M2 PHARMA-July 20, 2017-Dicerna Expands Lead GalXCDevelopment Program to Encompass All Forms of Primary Hyperoxaluria and Reveals New Therapeutic Target for DCR-PHXC

(C)2017 M2 COMMUNICATIONS

- US-based ribonucleic acid interference therapeutics developer Dicerna Pharmaceuticals, Inc. (NASDAQ: DRNA) has presented new preclinical data suggesting the potential utility of DCR-PHXC, a GalXC-based investigational therapy, for treating all forms of primary hyperoxaluria, the company said.

In a series of presentations at the 12th International Workshop on Primary Hyperoxaluria for Professionals, Patients and Families in Tenerife, Spain from July 14-16, 2017, Dicerna scientists presented research from animal models demonstrating how DCR-PHXC inhibits the lactate dehydrogenase A gene, which Dicerna has identified as potentially being an optimal therapeutic target in patients with PH, a group of severe, rare, inherited disorders of the liver that often result in kidney failure.

In patients with PH, the liver over-produces oxalate, a metabolite that can accumulate throughout the body and particularly in the kidneys, often resulting in end-stage renal disease and the need for both kidney and liver transplants.

DCR-PHXC, the lead investigational product candidate in Dicerna's pipeline of therapies targeting rare diseases of the liver, yields potent, liver-specific LDHA inhibition in animal models of PH, an effect that reduces oxalate to near-normal levels, which may prevent the damage caused to kidneys and other organs by oxalate accumulation.

At the 12th International Workshop, Dicerna presented research findings on LDHA inhibition, which was shown in animal models to reduce oxalate to normal or near-normal levels in PH types 1, 2, and ethylene glycol-induced PH.

In contrast, research findings showed that inhibiting the enzyme glycolate oxidase, a common target of investigational therapies for PH, including Dicerna's earlier IV-administered program for PH1, does not appear to have the potential to treat PH2 or IPH.

In animal models of PH2 and ethylene glycol-induced PH, LDHA knockdown with DCR-PHXC nearly normalised oxalate levels within one-month post-treatment, whereas oxalate levels remained unchanged and elevated in animals receiving GO-targeted therapy.

LDHA reduction has a linear correlation with oxalate reduction and offers a minimal metabolic intervention, unlike GO reduction.

These benefits of LDHA inhibition may translate into consistent therapeutic activity even in the event of a missed dose. There are numerous case reports of LDHA deficiency naturally occurring in humans, with no reported adverse effects due to deficiency in the liver.

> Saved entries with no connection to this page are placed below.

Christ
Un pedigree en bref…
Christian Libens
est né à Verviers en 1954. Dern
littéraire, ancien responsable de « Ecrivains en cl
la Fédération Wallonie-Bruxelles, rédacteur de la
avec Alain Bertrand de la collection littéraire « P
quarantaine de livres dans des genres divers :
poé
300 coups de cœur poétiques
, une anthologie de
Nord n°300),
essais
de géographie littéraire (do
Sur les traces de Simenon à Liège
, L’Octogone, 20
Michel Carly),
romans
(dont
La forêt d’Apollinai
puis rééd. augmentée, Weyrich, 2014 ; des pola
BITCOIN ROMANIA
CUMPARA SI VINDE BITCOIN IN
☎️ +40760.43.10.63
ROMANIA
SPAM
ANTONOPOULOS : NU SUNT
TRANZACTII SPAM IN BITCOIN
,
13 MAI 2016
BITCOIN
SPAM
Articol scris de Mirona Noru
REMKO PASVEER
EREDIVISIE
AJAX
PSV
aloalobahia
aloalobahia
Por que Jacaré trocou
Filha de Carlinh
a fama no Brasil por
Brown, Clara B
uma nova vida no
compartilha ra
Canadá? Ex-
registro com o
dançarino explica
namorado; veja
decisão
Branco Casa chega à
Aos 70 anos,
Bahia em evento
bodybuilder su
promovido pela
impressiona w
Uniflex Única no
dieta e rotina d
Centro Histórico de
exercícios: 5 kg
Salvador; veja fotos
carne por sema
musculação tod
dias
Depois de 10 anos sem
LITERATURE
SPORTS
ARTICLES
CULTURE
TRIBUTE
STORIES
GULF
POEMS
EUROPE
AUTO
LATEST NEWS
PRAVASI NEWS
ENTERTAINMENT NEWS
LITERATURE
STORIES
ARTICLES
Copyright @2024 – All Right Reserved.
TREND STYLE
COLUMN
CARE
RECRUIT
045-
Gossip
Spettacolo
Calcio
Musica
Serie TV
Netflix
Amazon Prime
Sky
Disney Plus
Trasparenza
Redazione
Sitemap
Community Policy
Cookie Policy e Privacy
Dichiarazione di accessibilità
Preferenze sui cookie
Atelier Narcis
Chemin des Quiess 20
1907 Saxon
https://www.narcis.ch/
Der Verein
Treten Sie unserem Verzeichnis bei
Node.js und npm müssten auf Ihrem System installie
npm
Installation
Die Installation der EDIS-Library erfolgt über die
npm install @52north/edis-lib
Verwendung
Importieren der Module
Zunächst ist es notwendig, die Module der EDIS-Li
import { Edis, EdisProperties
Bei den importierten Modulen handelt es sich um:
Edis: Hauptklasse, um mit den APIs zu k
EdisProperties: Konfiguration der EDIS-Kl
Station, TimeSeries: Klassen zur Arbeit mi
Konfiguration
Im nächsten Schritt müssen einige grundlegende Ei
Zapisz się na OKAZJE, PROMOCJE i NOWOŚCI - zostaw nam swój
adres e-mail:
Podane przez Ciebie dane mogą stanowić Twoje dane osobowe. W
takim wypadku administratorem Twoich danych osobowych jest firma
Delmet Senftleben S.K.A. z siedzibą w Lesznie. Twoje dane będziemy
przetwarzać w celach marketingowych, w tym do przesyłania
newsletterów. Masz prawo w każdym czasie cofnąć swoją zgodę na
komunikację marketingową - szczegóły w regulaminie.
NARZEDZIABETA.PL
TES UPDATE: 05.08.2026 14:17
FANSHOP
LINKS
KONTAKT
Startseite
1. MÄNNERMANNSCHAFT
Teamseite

DCR-PHXC is the most advanced product candidate utilizing Dicerna's GalXC technology, a proprietary platform that advances the development of next-generation RNAi-based therapies designed to silence disease-driving genes in the liver. GalXC compounds are intended to be broadly applicable across multiple therapeutic areas, including rare diseases, chronic liver diseases, cardiovascular diseases, and viral infectious diseases.

GalXC enables subcutaneous delivery of RNAi therapies to hepatocytes in the liver and offers several distinct potential benefits, as extensively demonstrated in various animal models. Such benefits could include potent silencing of LDHA and other genes; highly specific targeting to hepatocytes, sparing other cell types in the body; a long duration of action; and a simple, infrequent dosing regimen.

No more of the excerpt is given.